**Directions:** From the line that contains "[주택담보대출 이혼하면 어떻게" to the final line of the entries, return every line exactly and leave out all others.

**Source data:**
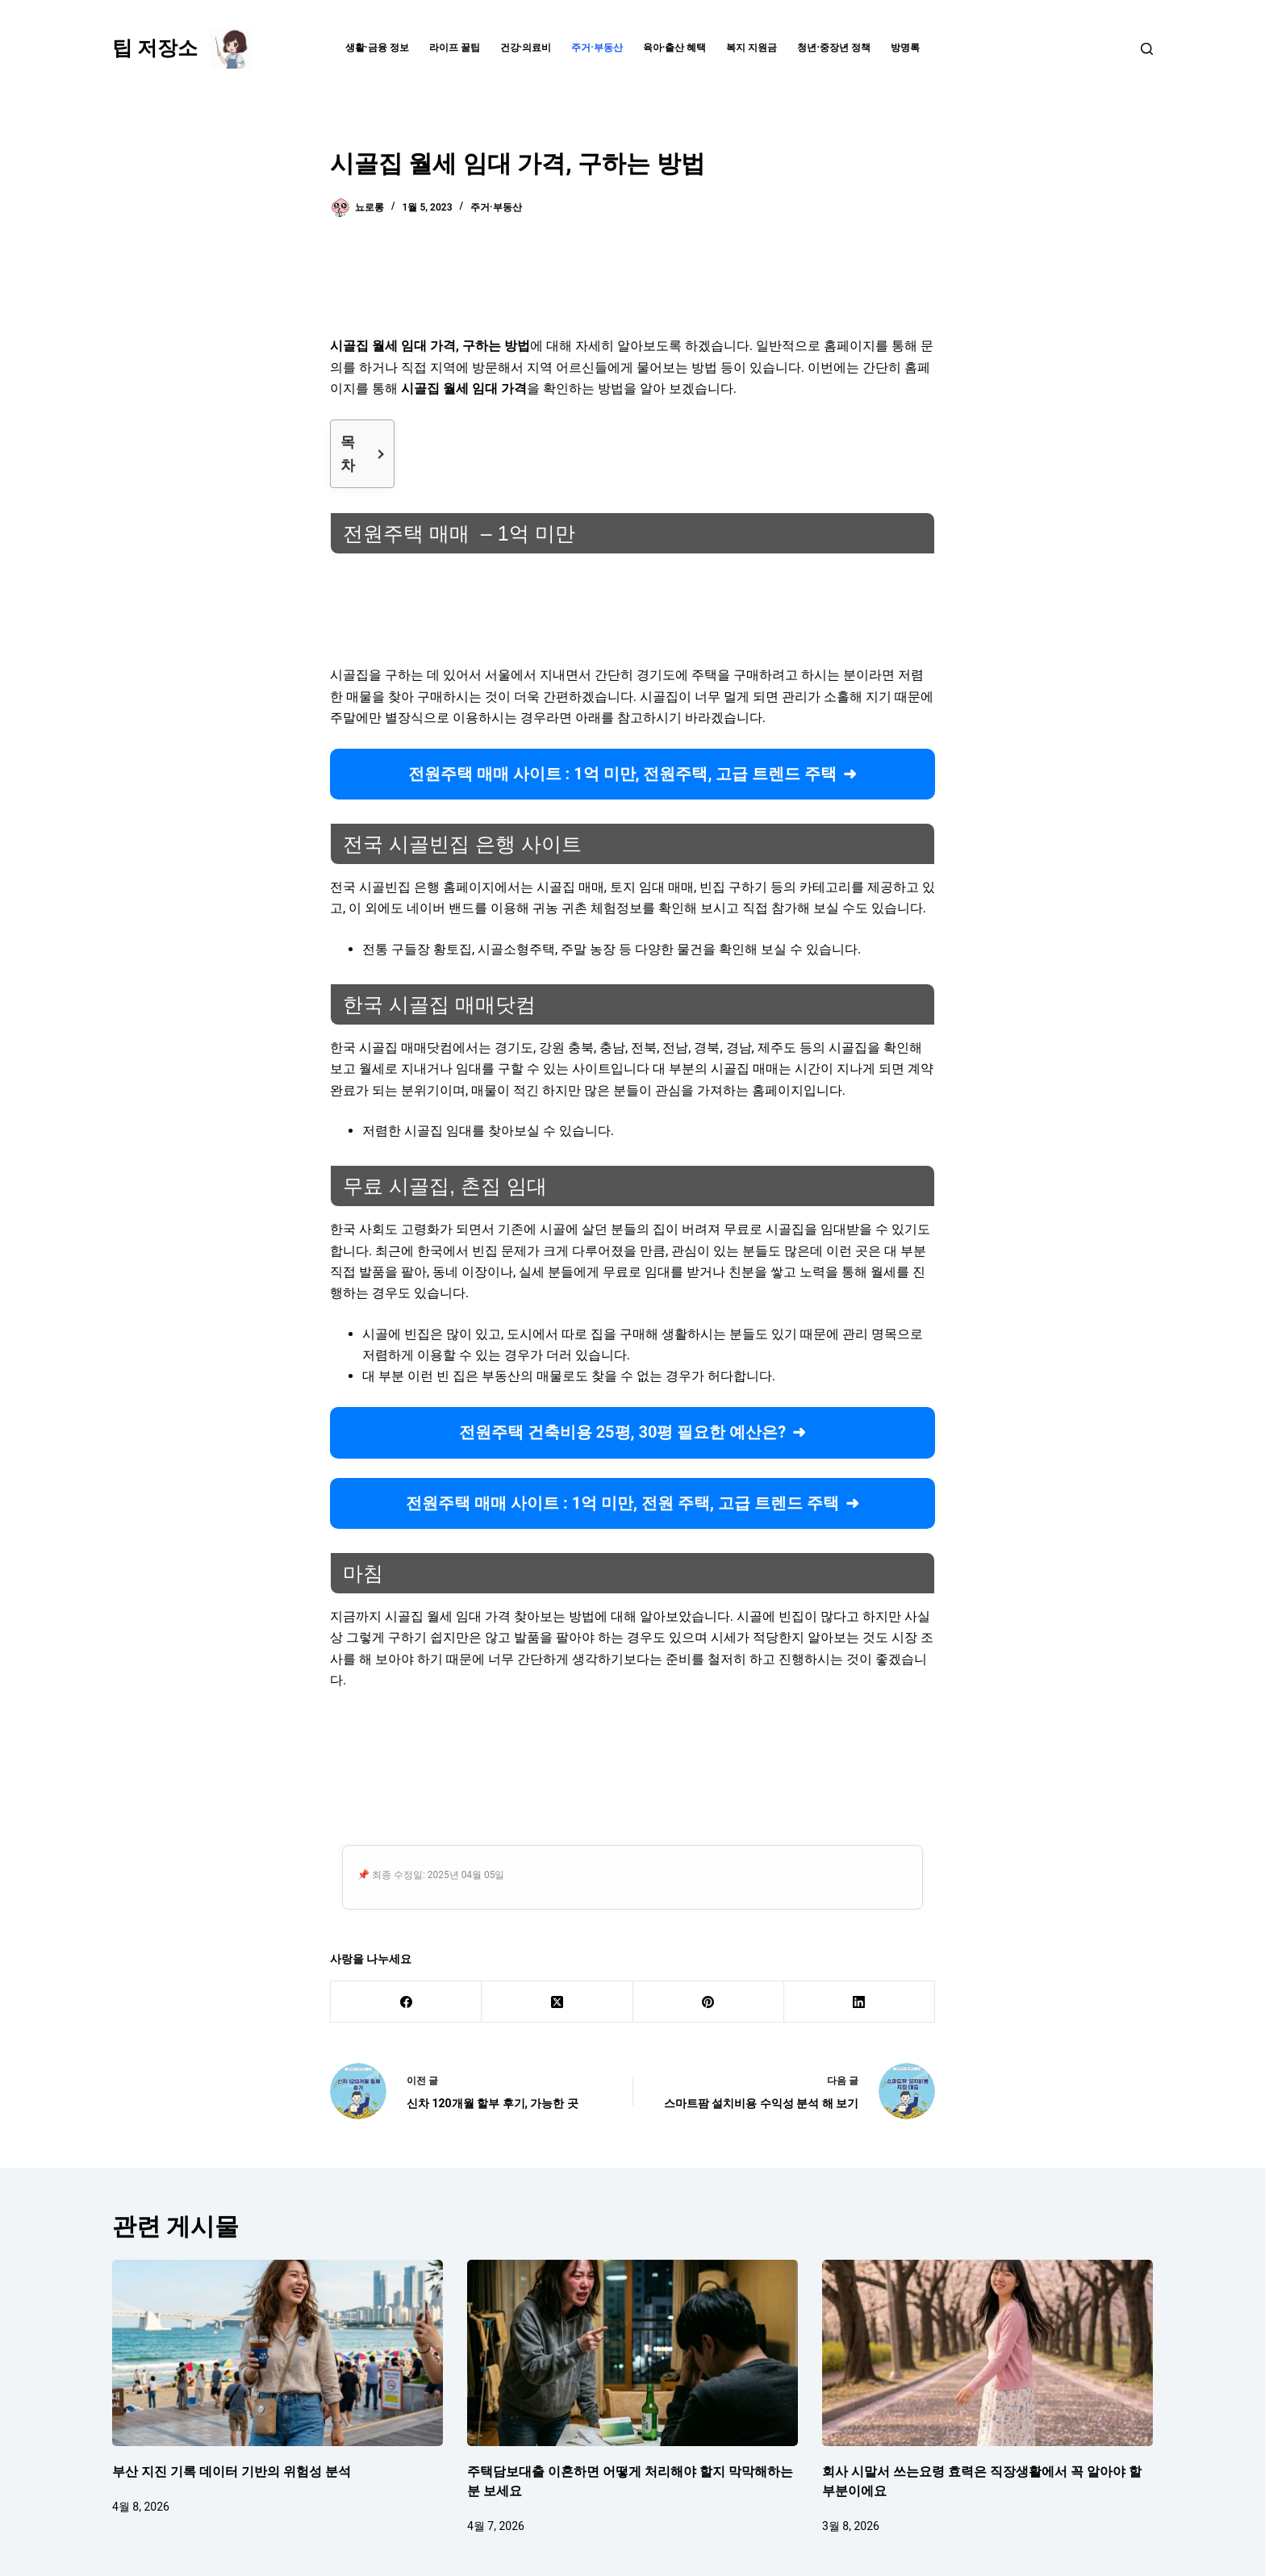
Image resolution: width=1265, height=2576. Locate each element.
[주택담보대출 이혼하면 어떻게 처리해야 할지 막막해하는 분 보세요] (632, 2353)
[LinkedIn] (859, 2002)
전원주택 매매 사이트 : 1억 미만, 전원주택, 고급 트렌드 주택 (622, 773)
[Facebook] (406, 2002)
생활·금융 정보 (377, 47)
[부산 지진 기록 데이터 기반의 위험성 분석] (277, 2353)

**Written answer:**
[주택담보대출 이혼하면 어떻게 처리해야 할지 막막해하는 분 보세요] (632, 2353)
[LinkedIn] (859, 2002)
전원주택 매매 사이트 : 1억 미만, 전원주택, 고급 트렌드 주택 (622, 773)
[Facebook] (406, 2002)
생활·금융 정보 (377, 47)
[부산 지진 기록 데이터 기반의 위험성 분석] (277, 2353)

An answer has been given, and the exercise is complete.